18. La aclamación que el pueblo pronuncia después de la consagración se concluye oportunamente manifestando la proyección escatológica que distingue la celebración eucarística (cf. 1 Co 11, 26): « ... hasta que vuelvas ». La Eucaristía es tensión hacia la meta, pregustar el gozo pleno prometido por Cristo (cf. Jn 15, 11); es, en cierto sentido, anticipación del Paraíso y « prenda de la gloria futura ».(30) En la Eucaristía, todo expresa la confiada espera: « mientras esperamos la gloriosa venida de nuestro Salvador Jesucristo ».(31) Quien se alimenta de Cristo en la Eucaristía no tiene que esperar el más allá para recibir la vida eterna: la posee ya en la tierra como primicia de la plenitud futura, que abarcará al hombre en su totalidad. En efecto, en la Eucaristía recibimos también la garantía de la resurrección corporal al final del mundo: « El que come mi carne y bebe mi sangre, tiene vida eterna, y yo le resucitaré el último día » (Jn 6, 54). Esta garantía de la resurrección futura proviene de que la carne del Hijo del hombre, entregada como comida, es su cuerpo en el estado glorioso del resucitado. Con la Eucaristía se asimila, por decirlo así, el « secreto » de la resurrección. Por eso san Ignacio de Antioquía definía con acierto el Pan eucarístico « fármaco de inmortalidad, antídoto contra la muerte ».(32)

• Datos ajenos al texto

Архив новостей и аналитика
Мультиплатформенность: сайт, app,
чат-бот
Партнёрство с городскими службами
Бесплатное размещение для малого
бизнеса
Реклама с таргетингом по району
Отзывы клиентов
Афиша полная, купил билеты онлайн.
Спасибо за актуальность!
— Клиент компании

19. La tensión escatológica suscitada por la Eucaristía expresa y consolida la comunión con la Iglesia celestial. No es casualidad que en las anáforas orientales y en las plegarias eucarísticas latinas se recuerde siempre con veneración a la gloriosa siempre Virgen María, Madre de Jesucristo, nuestro Dios y Señor, a los ángeles, a los santos apóstoles, a los gloriosos mártires y a todos los santos. Es un aspecto de la Eucaristía que merece ser resaltado: mientras nosotros celebramos el sacrificio del Cordero, nos unimos a la liturgia celestial, asociándonos con la multitud inmensa que grita: « La salvación es de nuestro Dios, que está sentado en el trono, y del Cordero » (Ap 7, 10). La Eucaristía es verdaderamente un resquicio del cielo que se abre sobre la tierra. Es un rayo de gloria de la Jerusalén celestial, que penetra en las nubes de nuestra historia y proyecta luz sobre nuestro camino.